▶ [The task] The line with "auch die Definition der" marks where to begin; print it and all lines after it in the material below exactly, skipping pictures.

▶ [Data for this exercise]
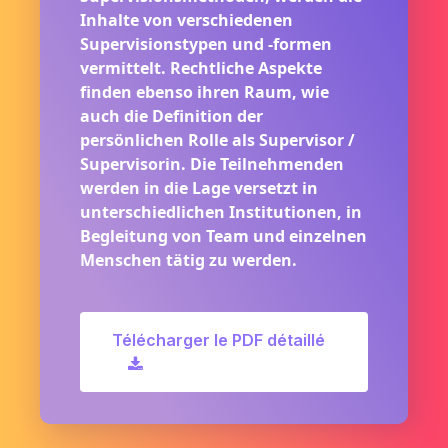
Inhalte von verschiedenen
Supervisionstypen und -formen
vermittelt. Rechtliche Aspekte
finden ebenso ihren Raum, wie
auch die Definition der
persönlichen Rolle als Supervisor /
Supervisorin. Die Teilnehmenden
werden in die Lage versetzt in
unterschiedlichen Institutionen, in
Begleitung von Team und einzelnen
Menschen tätig zu werden.
Télécharger le PDF détaillé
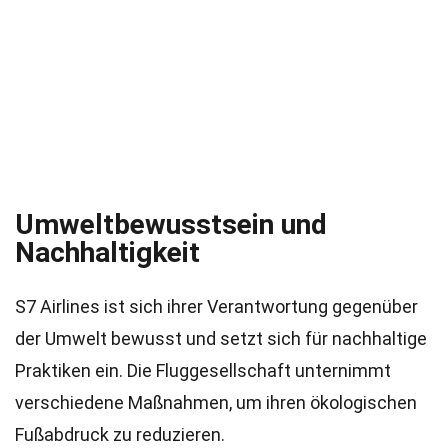
Umweltbewusstsein und
Nachhaltigkeit
S7 Airlines ist sich ihrer Verantwortung gegenüber
der Umwelt bewusst und setzt sich für nachhaltige
Praktiken ein. Die Fluggesellschaft unternimmt
verschiedene Maßnahmen, um ihren ökologischen
Fußabdruck zu reduzieren.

▶ [Answer space]
auch die Definition der
persönlichen Rolle als Supervisor /
Supervisorin. Die Teilnehmenden
werden in die Lage versetzt in
unterschiedlichen Institutionen, in
Begleitung von Team und einzelnen
Menschen tätig zu werden.
Télécharger le PDF détaillé
Umweltbewusstsein und
Nachhaltigkeit
S7 Airlines ist sich ihrer Verantwortung gegenüber
der Umwelt bewusst und setzt sich für nachhaltige
Praktiken ein. Die Fluggesellschaft unternimmt
verschiedene Maßnahmen, um ihren ökologischen
Fußabdruck zu reduzieren.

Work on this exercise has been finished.